Composability with the existing tokenised-asset universe. BUIDL is on mainnet. BENJI (Franklin Templeton's tokenised MMF) is on mainnet. OUSG (Ondo Finance) is on mainnet. Apollo's ACRED is on mainnet. The dollar stablecoins (USDC, USDT, the institutional variants) all have their canonical issuance on mainnet. For a new tokenised MMF such as MONY, being on mainnet means an existing institutional holder can rebalance between BUIDL, BENJI, and MONY inside a single custody domain, against a single set of policy rules. That is composability in the only sense that matters at the institutional layer: rebalancing without bridging.

What it costs

Gas. Specifically, gas variance. A simple ERC-20 transfer on mainnet costs single-digit dollars on a quiet day and tens of dollars during congestion. A more involved transfer through a permissioned token (identity registry lookup, compliance check, transfer agent record update) is multiples of that. For an institutional MMF subscribing in eight-figure tickets, gas is rounding error. For a product with retail-style transaction frequency, mainnet is cost-prohibitive.

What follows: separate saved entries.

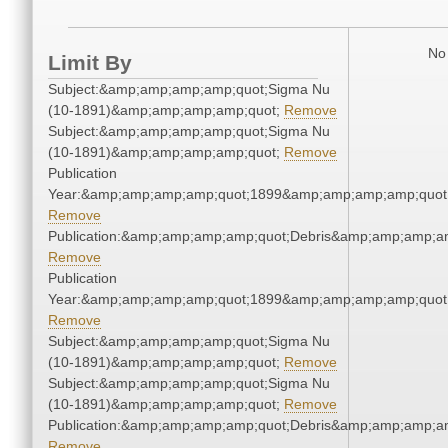
No 
Limit By
Subject:&amp;amp;amp;amp;quot;Sigma Nu
(10-1891)&amp;amp;amp;amp;quot;
Remove
Subject:&amp;amp;amp;amp;quot;Sigma Nu
(10-1891)&amp;amp;amp;amp;quot;
Remove
Publication
Year:&amp;amp;amp;amp;quot;1899&amp;amp;amp;amp;quot
Remove
Publication:&amp;amp;amp;amp;quot;Debris&amp;amp;amp;a
Remove
Publication
Year:&amp;amp;amp;amp;quot;1899&amp;amp;amp;amp;quot
Remove
Subject:&amp;amp;amp;amp;quot;Sigma Nu
(10-1891)&amp;amp;amp;amp;quot;
Remove
Subject:&amp;amp;amp;amp;quot;Sigma Nu
(10-1891)&amp;amp;amp;amp;quot;
Remove
Publication:&amp;amp;amp;amp;quot;Debris&amp;amp;amp;a
Remove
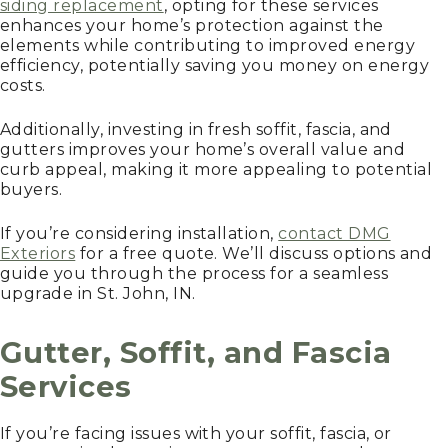
siding replacement
, opting for these services
enhances your home’s protection against the
elements while contributing to improved energy
efficiency, potentially saving you money on energy
costs.
Additionally, investing in fresh soffit, fascia, and
gutters improves your home’s overall value and
curb appeal, making it more appealing to potential
buyers.
If you’re considering installation,
contact DMG
Exteriors
for a free quote. We’ll discuss options and
guide you through the process for a seamless
upgrade in St. John, IN.
Gutter, Soffit, and Fascia
Services
If you’re facing issues with your soffit, fascia, or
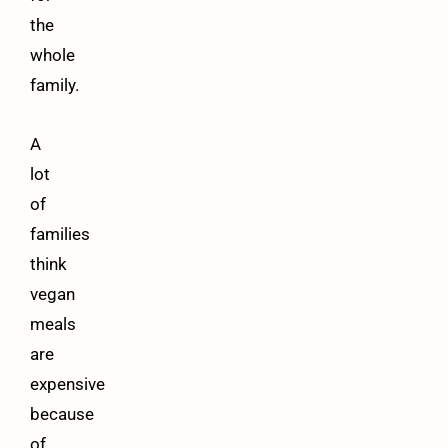
the
whole
family.
A
lot
of
families
think
vegan
meals
are
expensive
because
of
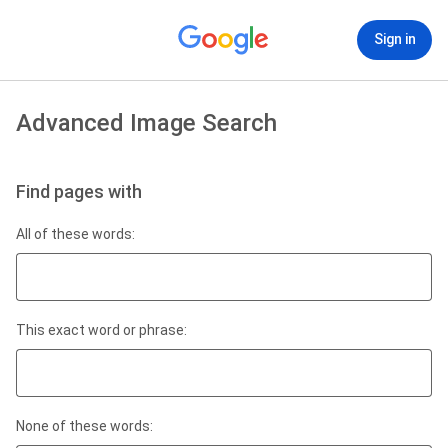
Sign in
Advanced Image Search
Find pages with
All of these words:
This exact word or phrase:
None of these words:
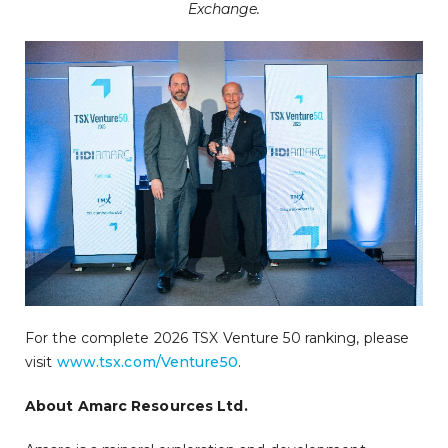
Exchange.
For the complete 2026 TSX Venture 50 ranking, please
visit
www.tsx.com/Venture50
.
About Amarc Resources Ltd.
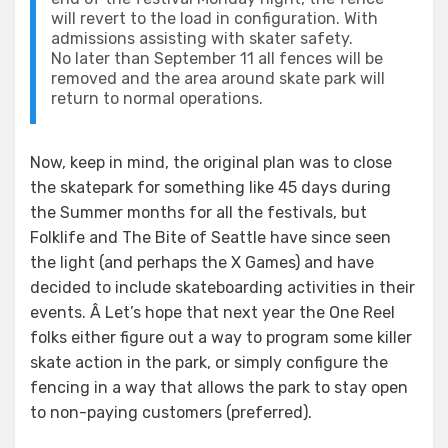
will revert to the load in configuration. With
admissions assisting with skater safety.
No later than September 11 all fences will be
removed and the area around skate park will
return to normal operations.
Now, keep in mind, the original plan was to close
the skatepark for something like 45 days during
the Summer months for all the festivals, but
Folklife and The Bite of Seattle have since seen
the light (and perhaps the X Games) and have
decided to include skateboarding activities in their
events. Â Let’s hope that next year the One Reel
folks either figure out a way to program some killer
skate action in the park, or simply configure the
fencing in a way that allows the park to stay open
to non-paying customers (preferred).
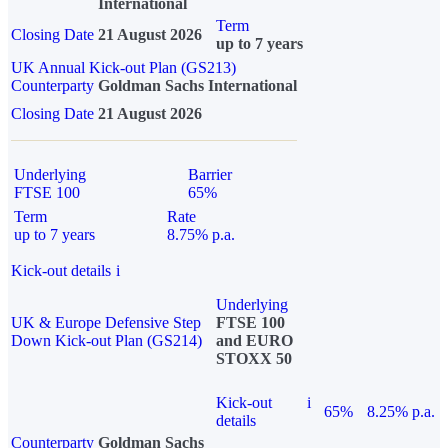
International
Term
Closing Date
21 August 2026
up to 7 years
UK Annual Kick-out Plan (GS213)
Counterparty
Goldman Sachs International
Closing Date
21 August 2026
Underlying
Barrier
FTSE 100
65%
Term
Rate
up to 7 years
8.75% p.a.
Kick-out details
i
Underlying
UK & Europe Defensive Step
FTSE 100
Down Kick-out Plan (GS214)
and EURO
STOXX 50
Kick-out
i
65%
8.25% p.a.
details
Counterparty
Goldman Sachs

Finality. Specifically, the gap between block inclusion and economic finality. A block on mainnet is produced every twelve seconds. Probabilistic finality (the point at which reorg risk is negligible) takes multiple blocks; deterministic finality under the post-Merge consensus takes roughly thirteen minutes. For most institutional flows, that lag is acceptable; for a real-time payments rail, it is not. This is one of the reasons JPMD did not launch on mainnet (covered in Part 2).

Throughput ceiling. Mainnet processes roughly fifteen transactions per second at base layer. The L2 ecosystem exists in part because mainnet alone cannot serve consumer-grade transaction frequency. For an institutional MMF with low transaction velocity, this is fine. For a payments product, it is not.

Why MONY chose mainnet

JPMAM launched MONY on Ethereum mainnet for the same set of reasons every institutional MMF tokenisation has chosen mainnet: institutional brand recognition, the broadest infrastructure support, and a deliberate decision to land where the existing tokenised-asset gravity already sits.

The composability argument is the load-bearing one. An allocator who already holds BUIDL and BENJI in a Fireblocks or Anchorage wallet can add MONY into the same wallet, the same policy framework, the same reporting pipeline, without touching any new chain integration. The marginal cost of adopting MONY is close to zero. If MONY had launched on a different chain, every prospective holder would need to evaluate the chain integration as a separate exercise, which materially raises the friction for an institutional product whose entire point is operational ease.

There is also a regulatory-posture point. JPMAM is a regulated MMF issuer in the US. Choosing the chain with the longest regulatory track record, the broadest custody coverage by federally chartered crypto banks, and the most established institutional infrastructure is the conservative choice. A frontier chain, even one with better technical properties, would have been the wrong shape for a first institutional MMF tokenisation under JPMAM's name.

What this sets up for the rest of the chapter

Ethereum mainnet is the right answer when institutional gravity, brand, and composability dominate the trade-off. It is the wrong answer when transaction frequency, fee predictability, or sub-transaction privacy dominate. The next four parts walk through the chains that solve for those alternative constraints: Base for the predictable-fee payments case (Part 2), Canton Network for the privacy and institutional-securities case (Part 3), Solana for the high-throughput crypto-native partner case (Part 4), and finally the multi-chain-by-design synthesis (Part 5) where each chain does what it is best at and the orchestration layer connects them.